Former labor organization of Black workers

Steelworkers and Shipyard Workers for Equality was a labor organization of Black workers at the Bethlehem Sparrows Point Shipyard in Sparrows Point, Maryland. Founded in the early 1960s, the organization fought for racial equality within the Bethlehem Steel Corporation. The formation of the organization was encouraged by the Congress of Racial Equality (CORE) and the CORE-affiliated Maryland Freedom Union (MFU).

==History==
Bethlehem Steel maintained racially discriminatory practices and segregated workplaces. Black and white workers had separate toilets and the cleaning of toilets was delegated to Black workers almost exclusively. Bethlehem Steel maintained educational tests that discriminated against Black workers, while white workers did not have to take the same tests and some of the white workers were illiterate.
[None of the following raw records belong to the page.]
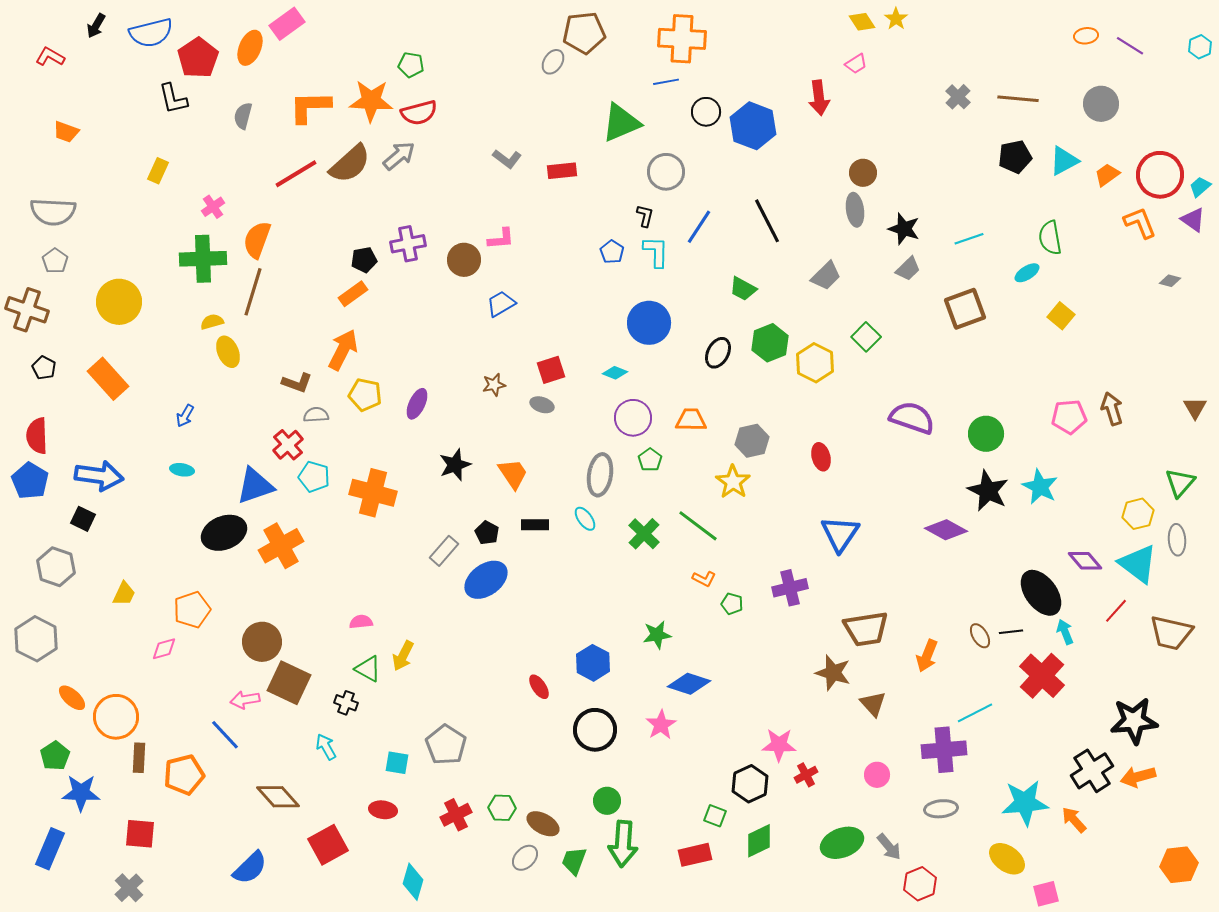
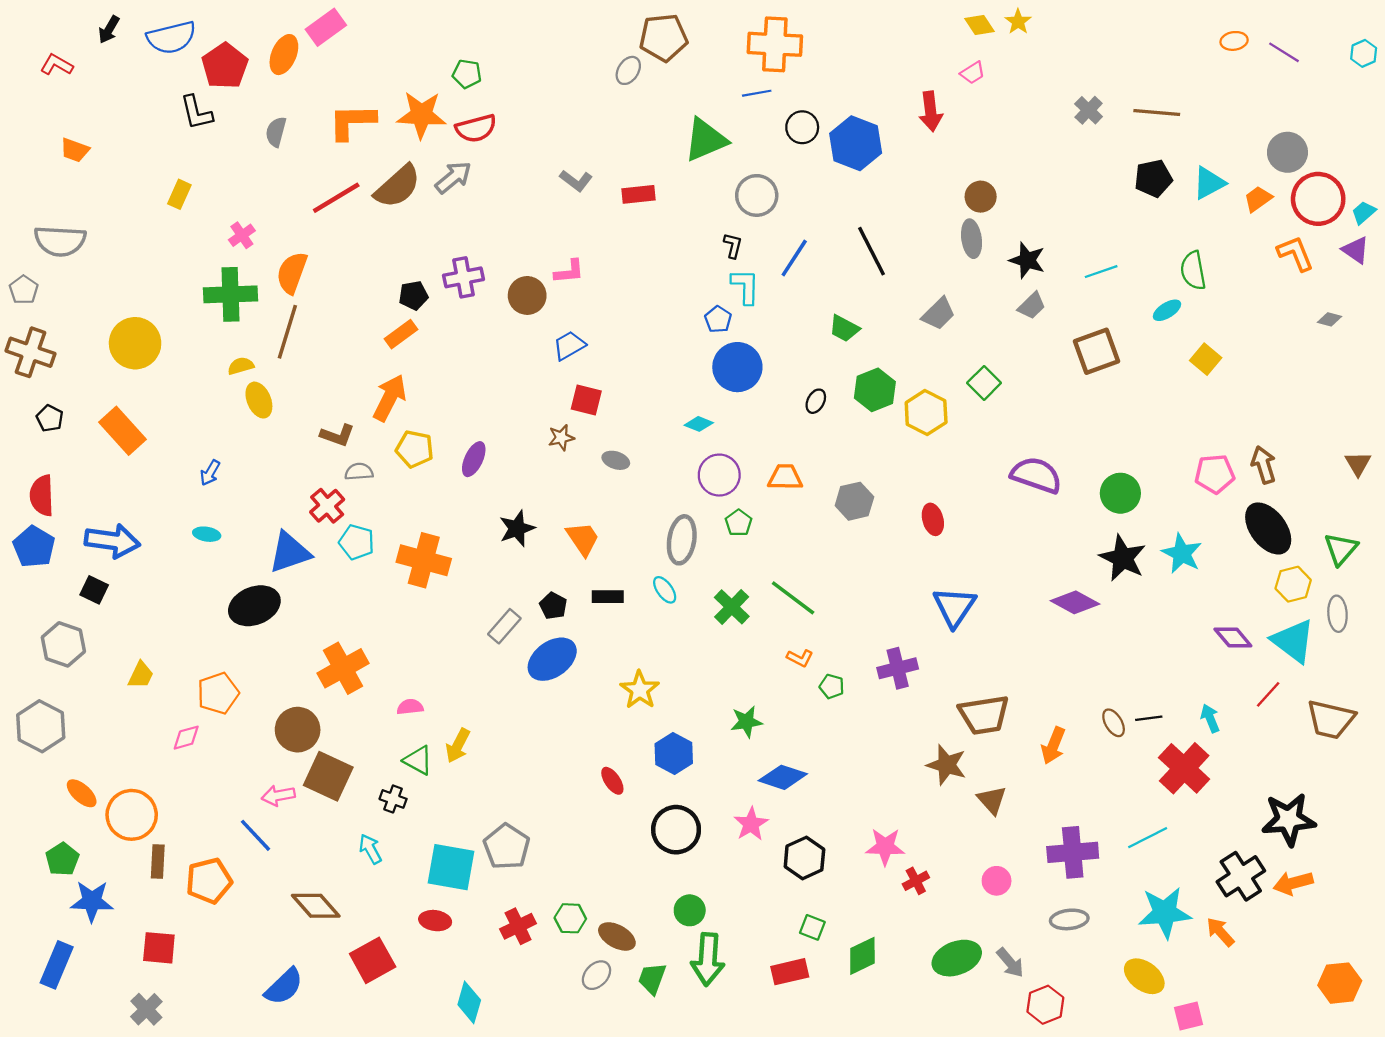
gray circle: (1101, 104) -> (1287, 152), moved
blue pentagon: (612, 252) -> (718, 319), moved
gray pentagon: (55, 261) -> (24, 290), moved
black ellipse: (718, 353) -> (816, 401), size x0.7
red square: (551, 370) -> (586, 400), moved, turned 32
yellow star: (733, 482) -> (640, 690), moved
orange cross: (281, 546) -> (343, 668), moved
black ellipse: (1041, 593) -> (1268, 528), moved
cyan line: (975, 713) -> (1148, 838), moved
cyan square: (397, 763) -> (451, 867), size x1.8
black hexagon: (750, 784) -> (804, 858), moved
During the 1970s, the steelworker and shop steward Lee Douglas, Jr. was one of the most active members of the organization. Douglas was the first Black shop steward at the Bethlehem Sparrows Point Shipyard. He maintained a close relationship with Baltimore's Mayor William Donald Schaefer. Francis Brown and Oscar Hoggs were other prominent activists within the organization. At the organization's peak, it maintained a membership of 2,400 dues-paying members. Marches and rallies held by the organization were usually attended by several hundred people. Only a few members of the organization signed onto Kenneth L. Johnson's lawsuit against Bethlehem Steele in 1982. Johnson and the NAACP's Legal Defense Fund filed complaints to the Equal Employment Opportunity Commission alleging that Bethlehem Steel's seniority practices perpetuated discrimination against Black workers. Complaints by Black male workers were later joined by women workers alleging sex discrimination.
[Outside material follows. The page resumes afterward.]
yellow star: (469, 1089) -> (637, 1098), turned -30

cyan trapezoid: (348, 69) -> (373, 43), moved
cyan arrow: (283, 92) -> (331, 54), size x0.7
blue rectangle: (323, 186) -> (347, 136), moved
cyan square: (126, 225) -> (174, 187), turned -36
Racial discrimination came not only from Bethlehem Steel, but also from the local branches of the United Steelworkers. Black steelworkers in Sparrows Point staged a series of protests. Freedom marches were held at Sparrows Point, at the national Bethlehem Steel headquarters in Pennsylvania, and in front of the Department of Labor in Washington, D.C. These protests were supported by CORE as well as U-JOIN, an offshoot of Students for a Democratic Society (SDS).